Entre-temps, dans la vie réelle…
Pour toute cette exploration de la ‘condition humaine’ dans laquelle ils se sont lancés dans leurs jeux précédents, les fondateurs de Quantic Dream sont manifestement à blâmer sur le plan humain selon une récente enquête menée par le quotidien français Le Monde, le magazine Canard PC et le site d’actualité Mediapart. Les auteurs de l’enquête ont interrogé une quinzaine de collaborateurs actuels et passés de l’éditeur de jeux vidéo parisien et leur témoignage n’était pas tendre à l’égard de la direction. Ceux-ci confient que des semaines de travail de 60 h ne sont pas exceptionnelles pour les 180 programmeurs, les artistes numériques et les concepteurs employés par le studio. Et lorsque ceux-ci demandent à pouvoir quitter à 19 h, un courriel collectif du cofondateur Guillaume de Fondaumière précisait que ” pour ceux qui préfèrent un boulot de fonctionnaire, 4.000 postes de gardiens de prison sont ouverts. ”
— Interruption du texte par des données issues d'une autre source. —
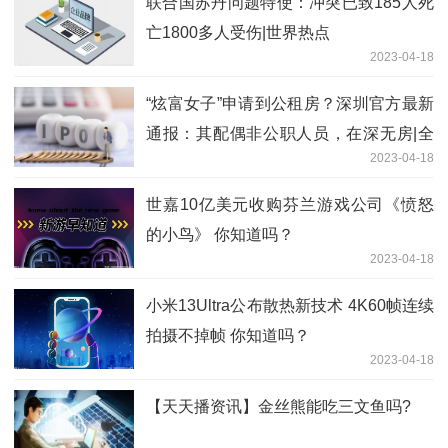
联合国苏丹问题特使：冲突已致185人死
亡1800多人受伤|世界热点
2023-04-18
“炫富女子”申请到公租房？深圳官方最新
通报：其配偶非公职人员，在深无房|全
2023-04-18
球讯息
世嘉10亿美元收购芬兰游戏公司《愤怒
的小鸟》 你知道吗？
2023-04-18
小米13Ultra公布散热新技术 4K60帧连续
拍摄不掉帧 你知道吗？
2023-04-18
【天天播资讯】金丝熊能吃三文鱼吗?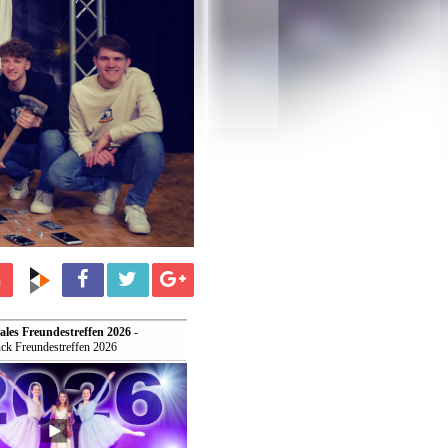
ales Freundestreffen 2026
-
ck Freundestreffen 2026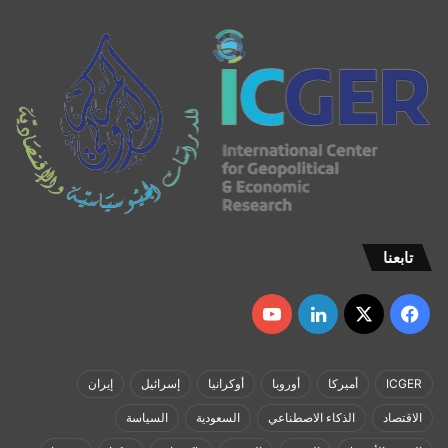
تابعنا
‫X
فيسبوك
لينكدإن
‫YouTube
ICGER
أميركا
أوروبا
أوكرانيا
إسرائيل
إيران
الاقتصاد
الذكاء الاصطناعي
السعودية
السياسة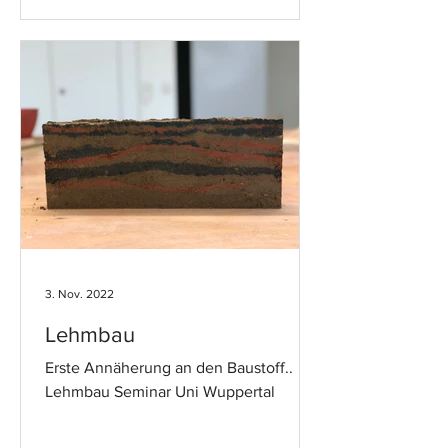
3. Nov. 2022
Lehmbau
Erste Annäherung an den Baustoff..
Lehmbau Seminar Uni Wuppertal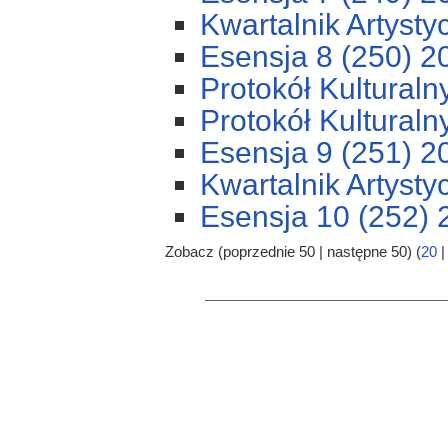
Kwartalnik Artysty
Esensja 8 (250) 2
Protokół Kulturaln
Protokół Kulturaln
Esensja 9 (251) 2
Kwartalnik Artysty
Esensja 10 (252) 
Zobacz (poprzednie 50 | następne 50) (
20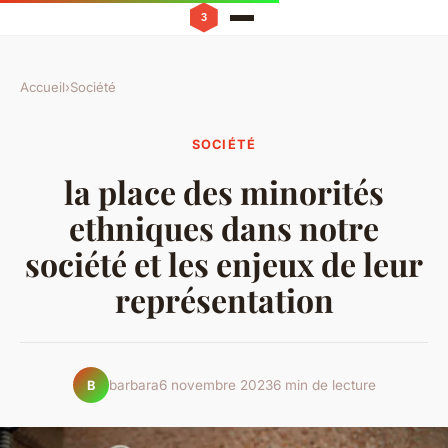
Accueil
›
Société
SOCIÉTÉ
la place des minorités
ethniques dans notre
société et les enjeux de leur
représentation
barbara
6 novembre 2023
6 min de lecture
B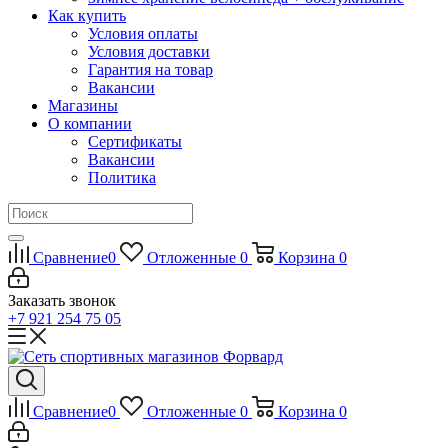
Как купить
Условия оплаты
Условия доставки
Гарантия на товар
Вакансии
Магазины
О компании
Сертификаты
Вакансии
Политика
Сравнение
0
Отложенные
0
Корзина
0
Заказать звонок
+7 921 254 75 05
Сравнение
0
Отложенные
0
Корзина
0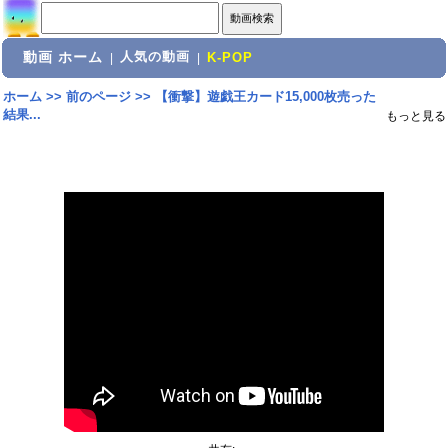
動画 ホーム
人気の動画
|
|
K-POP
ホーム
>>
前のページ
>>
【衝撃】遊戯王カード15,000枚売った
結果...
もっと見る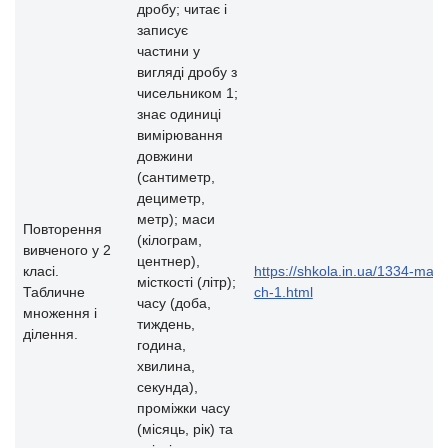
дробу; читає і
записує
частини у
вигляді дробу з
чисельником 1;
знає одиниці
вимірювання
довжини
(сантиметр,
дециметр,
метр); маси
Повторення
(кілограм,
вивченого у 2
центнер),
класі.
https://shkola.in.ua/1334-mat
місткості (літр);
Табличне
ch-1.html
часу (доба,
множення і
тиждень,
ділення.
година,
хвилина,
секунда),
проміжки часу
(місяць, рік) та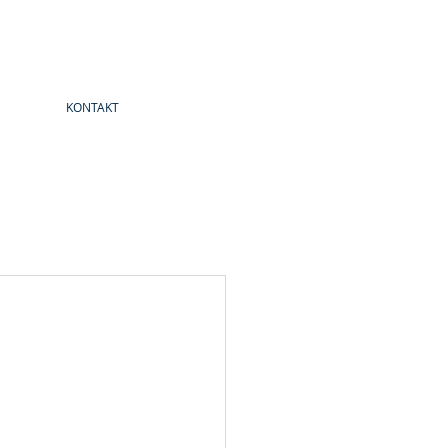
KONTAKT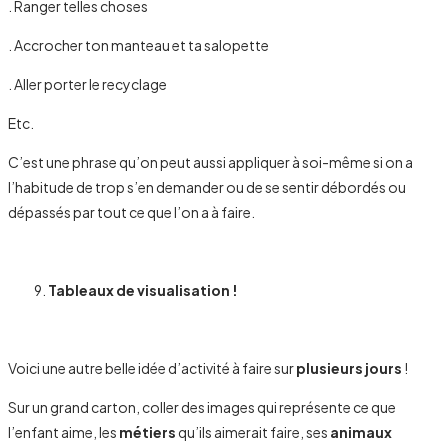
. Ranger telles choses
. Accrocher ton manteau et ta salopette
. Aller porter le recyclage
Etc.
C’est une phrase qu’on peut aussi appliquer à soi-même si on a
l’habitude de trop s’en demander ou de se sentir débordés ou
dépassés par tout ce que l’on a à faire.
Tableaux de visualisation !
Voici une autre belle idée d’activité à faire sur
plusieurs jours
!
Sur un grand carton, coller des images qui représente ce que
l’enfant aime, les
métiers
qu’ils aimerait faire, ses
animaux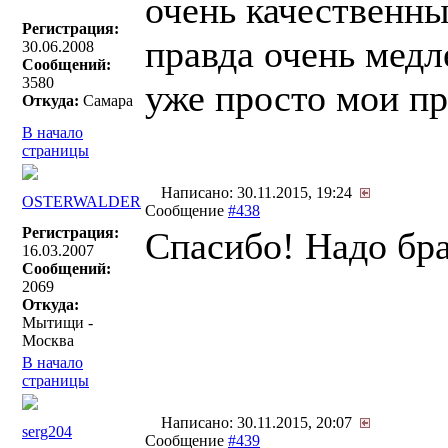
очень качественны
Регистрация:
правда очень медл
30.06.2008
Сообщений:
3580
уже просто мои п
Откуда:
Самара
В начало
страницы
Написано: 30.11.2015, 19:24
OSTERWALDER
Сообщение
#438
Регистрация:
Спасибо! Надо бр
16.03.2007
Сообщений:
2069
Откуда:
Мытищи -
Москва
В начало
страницы
Написано: 30.11.2015, 20:07
serg204
Сообщение
#439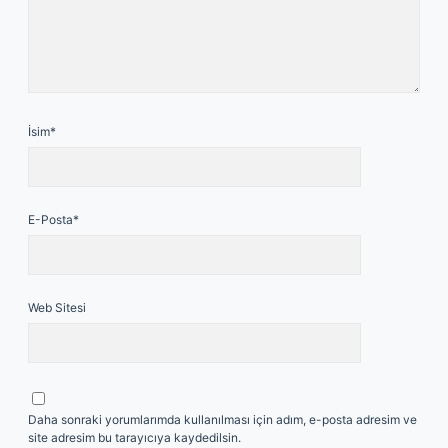
İsim*
E-Posta*
Web Sitesi
Daha sonraki yorumlarımda kullanılması için adım, e-posta adresim ve
site adresim bu tarayıcıya kaydedilsin.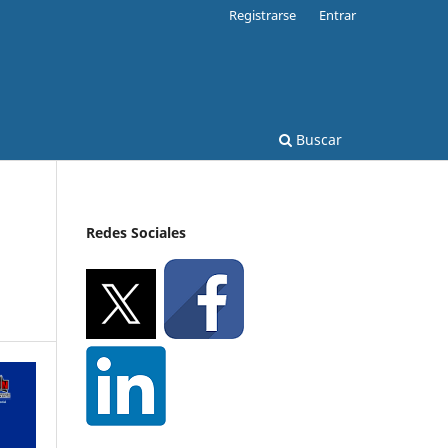
Registrarse
Entrar
Buscar
Redes Sociales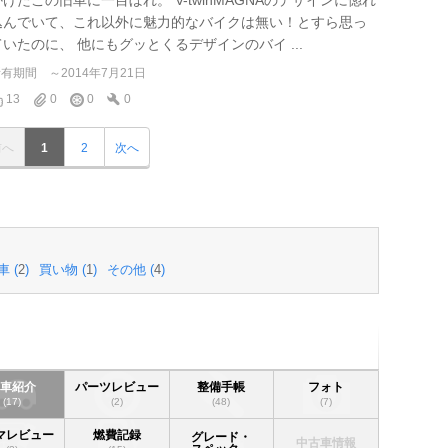
かけたこの旧車に一目ぼれ。 V-twinMAGNAのデザインに惚れ
込んでいて、これ以外に魅力的なバイクは無い！とすら思っ
ていたのに、 他にもグッとくるデザインのバイ ...
所有期間
～2014年7月21日
13
0
0
0
前へ
1
2
次へ
 (
2
)
買い物 (
1
)
その他 (
4
)
愛車紹介
パーツレビュー
整備手帳
フォト
(17)
(2)
(48)
(7)
マレビュー
燃費記録
グレード・
中古車情報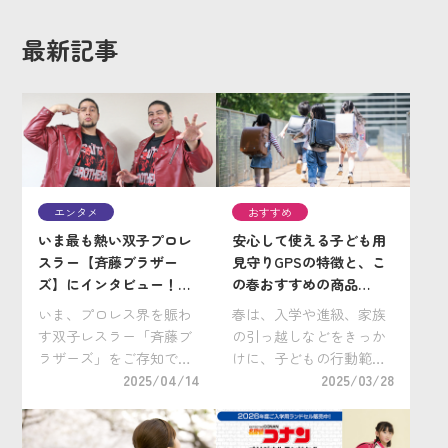
最新記事
エンタメ
おすすめ
いま最も熱い双子プロレ
安心して使える子ども用
スラー【斉藤ブラザー
見守りGPSの特徴と、こ
ズ】にインタビュー！こ
の春おすすめの商品
れまでの「険しい道の
【2025年春版】
いま、プロレス界を賑わ
春は、入学や進級、家族
り」とそれを乗り越えた
す双子レスラー「斉藤ブ
の引っ越しなどをきっか
力の根源は？
ラザーズ」をご存知でし
けに、子どもの行動範囲
ょうか。宮城県角田市に
2025/04/14
が変わる時期でもありま
2025/03/28
生まれ、高校・大学時代
す。 1人で登下校するよ
をアメリカで過ごし、角
うになったり、新しい習
界での8年間の挑戦を経
い事に通うことになった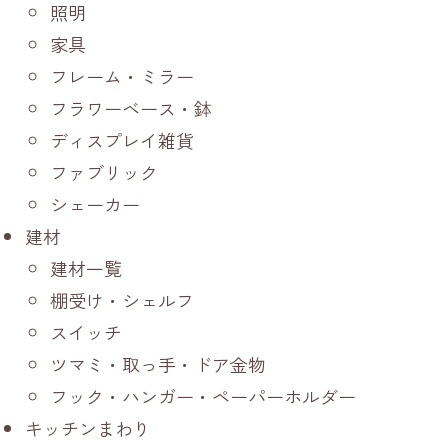
照明
家具
フレーム・ミラー
フラワーベース・鉢
ディスプレイ雑貨
ファブリック
シェーカー
建材
建材一覧
棚受け・シェルフ
スイッチ
ツマミ・取っ手・ドア金物
フック・ハンガー・ペーパーホルダー
キッチンまわり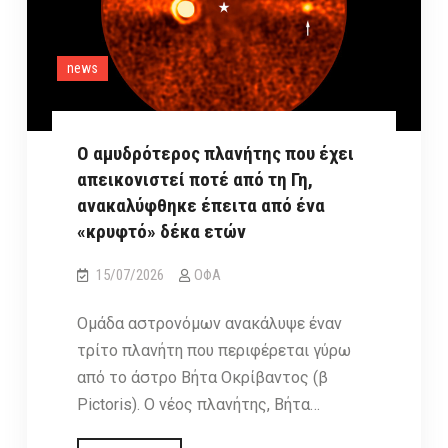
news
Ο αμυδρότερος πλανήτης που έχει
απεικονιστεί ποτέ από τη Γη,
ανακαλύφθηκε έπειτα από ένα
«κρυφτό» δέκα ετών
15/07/2026
ΟΦΑ
Ομάδα αστρονόμων ανακάλυψε έναν
τρίτο πλανήτη που περιφέρεται γύρω
από το άστρο Βήτα Οκρίβαντος (β
Pictoris). Ο νέος πλανήτης, Βήτα…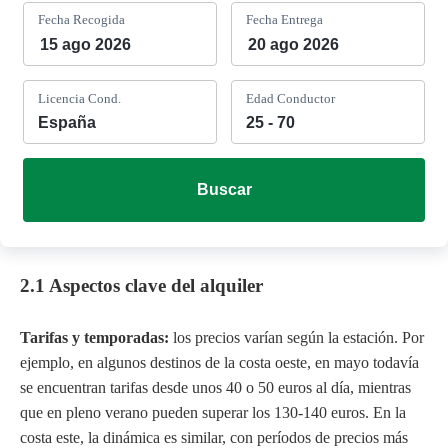
Fecha Recogida
Fecha Entrega
Licencia Cond.
Edad Conductor
Buscar
2.1 Aspectos clave del alquiler
Tarifas y temporadas:
los precios varían según la estación. Por
ejemplo, en algunos destinos de la costa oeste, en mayo todavía
se encuentran tarifas desde unos 40 o 50 euros al día, mientras
que en pleno verano pueden superar los 130-140 euros. En la
costa este, la dinámica es similar, con períodos de precios más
La culture d’entreprise de Quantic Dream est qualifiée de ‘toxique’ par l’enquête des 3 médias, sans parler du comportement abusif des fondateurs De Fondaumière et David Cage, les pères spirituels des jeux du studio. C’est ainsi que les témoins font état de propos homophobes, sexistes et racistes. Ainsi que, de la part de De Fondaumière, d’attitude déplacée envers les collaboratrices féminines.
Les fondateurs, également interrogés, ont réagi. ” Très surprenant “, ” choquant ” et ” indignés ” par les propos. Enfin, les témoignages étayés par des documents, dont des courriels publics des fondateurs eux-mêmes, ont été ” sortis de leur contexte “.